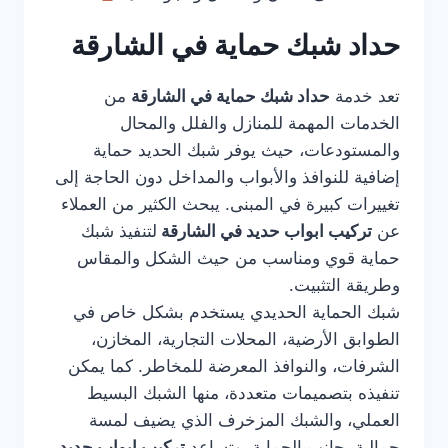
حداد شبك حماية في الشارقة
تعد خدمة
حداد شبك حماية في الشارقة
من
الخدمات المهمة للمنازل والفلل والمحال
والمستودعات، حيث يوفر شبك الحديد حماية
إضافية للنوافذ والأبواب والمداخل دون الحاجة إلى
تغييرات كبيرة في المبنى. يبحث الكثير من العملاء
عن
تركيب ابواب حديد في الشارقة
لتنفيذ شبك
حماية قوي ومناسب من حيث الشكل والمقاس
وطريقة التثبيت.
شبك الحماية الحديدي يستخدم بشكل خاص في
الطوابق الأرضية، المحلات التجارية، المخازن،
الشرفات، والنوافذ المعرضة للمخاطر. كما يمكن
تنفيذه بتصميمات متعددة، منها الشبك البسيط
العملي، والشبك المزخرف الذي يضيف لمسة
جمالية بجانب الحماية. وتساعد
تركيب ابواب حديد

» WHAT YOU SHOULD DO
Start at the first line of the records and write out everything up to and including the line containing "تركيب ابواب حديد في الشارقة". No pictures.

» SOLVED EXERCISE
حداد شبك حماية في الشارقة
تعد خدمة
حداد شبك حماية في الشارقة
من
الخدمات المهمة للمنازل والفلل والمحال
والمستودعات، حيث يوفر شبك الحديد حماية
إضافية للنوافذ والأبواب والمداخل دون الحاجة إلى
تغييرات كبيرة في المبنى. يبحث الكثير من العملاء
عن
تركيب ابواب حديد في الشارقة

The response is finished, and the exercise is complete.